Because of increased dust, cloud cover and water vapor, "the planet will cool, the water vapor will fall and freeze, and a new Ice Age will be born.” – Newsweek magazine, Jan. 26, 1970

“The United States and the Soviet Union are mounting large-scale investigations to determine why the Arctic climate is becoming more frigid, why parts of the Arctic sea ice have recently become ominously thicker and whether the extent of that ice cover contributes to the onset of ice ages.” – New York Times, July 18, 1970

“In the next 50 years, fine dust that humans discharge into the atmosphere by burning fossil fuel will screen out so much of the sun's rays that the Earth's average temperature could fall by six degrees. Sustained emissions over five to 10 years, could be sufficient to trigger an ice age." – Washington Post, July 9, 1971

“It's already getting colder. Some midsummer day, perhaps not too far in the future, a hard, killing frost will sweep down on the wheat fields of Saskatchewan, the Dakotas and the Russian steppes. . . .” – Los Angles Times, Oct. 24, 1971

“An international team of specialists has concluded from eight indexes of climate that there is no end in sight to the cooling trend of the last 30 years, at least in the Northern Hemisphere.” – New York Times, Jan. 5, 1978

“A poll of climate specialists in seven countries has found a consensus that there will be no catastrophic changes in the climate by the end of the century. But the specialists were almost equally divided on whether there would be a warming, a cooling or no change at all.” – New York Times, Feb. 18, 1978

“A global warming trend could bring heat waves, dust-dry farmland and disease, the experts said... Under this scenario, the resort town of Ocean City, Md., will lose 39 feet of shoreline by 2000 and a total of 85 feet within the next 25 years.” – San Jose Mercury News, June 11, 1986

“Global warming could force Americans to build 86 more power plants -- at a cost of $110 billion -- to keep all their air conditioners running 20 years from now, a new study says...Using computer models, researchers concluded that global warming would raise average annual temperatures nationwide two degrees by 2010, and the drain on power would require the building of 86 new midsize power plants – Associated Press, May 15, 1989

“New York will probably be like Florida 15 years from now.” -- St. Louis Post-Dispatch, Sept. 17, 1989

"[By] 1995, the greenhouse effect would be desolating the heartlands of North America and Eurasia with horrific drought, causing crop failures and food riots . . . [By 1996] The Platte River of Nebraska would be dry, while a continent-wide black blizzard of prairie topsoil will stop traffic on interstates, strip paint from houses and shut down computers . . . The Mexican police will round up illegal American migrants surging into Mexico seeking work as field hands.” – "Dead Heat: The Race Against the Greenhouse Effect," Michael Oppenheimer and Robert H. Boyle, 1990.

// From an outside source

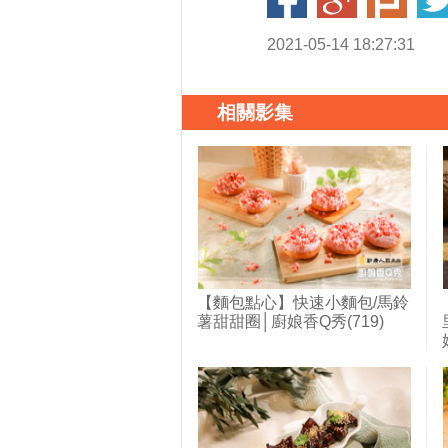
2021-05-14 18:27:31
相關影集
【麵包點心】快速小麵包/馬鈴
薯甜甜圈│廚娘香Q秀(719)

"It appears that we have a very good case for suggesting that the El Ninos are going to become more frequent, and they're going to become more intense and in a few years, or a decade or so, we'll go into a permanent El Nino. So instead of having cool water periods for a year or two, we'll have El Nino upon El Nino, and that will become the norm. And you'll have an El Nino, that instead of lasting 18 months, lasts 18 years,” according to Dr. Russ Schnell, a scientist doing atmospheric research at Mauna Loa Observatory. – BBC, Nov. 7, 1997

"Scientists are warning that some of the Himalayan glaciers could vanish within ten years because of global warming. A build-up of greenhouse gases is blamed for the meltdown, which could lead to drought and flooding in the region affecting millions of people." -- The Birmingham Post in England, July 26, 1999

“This year (2007) is likely to be the warmest year on record globally, beating the current record set in 1998.” – ScienceDaily, Jan. 5, 2007

Arctic warming has become so dramatic that the North Pole may melt this summer (2008), report scientists studying the effects of climate change in the field. "We're actually projecting this year that the North Pole may be free of ice for the first time [in history]," David Barber, of the University of Manitoba, told National Geographic News aboard the C.C.G.S. Amundsen, a Canadian research icebreaker. – National Geographic News, June 20, 2008

"So the climate will continue to change, even if we make maximum effort to slow the growth of carbon dioxide. Arctic sea ice will melt away in the summer season within the next few decades. Mountain glaciers, providing fresh water for rivers that supply hundreds of millions of people, will disappear - practically all of the glaciers could be gone within 50 years. . . Clearly, if we burn all fossil fuels, we will destroy the planet we know . . . We would set the planet on a course to the ice-free state, with sea level 75 metres higher. Climatic disasters would occur continually." Dr. James Hansen (NASA GISS), The Observer, Feb. 15, 2009.

* * *

Climate change? Yes, there has been plenty of that during the past 140 years.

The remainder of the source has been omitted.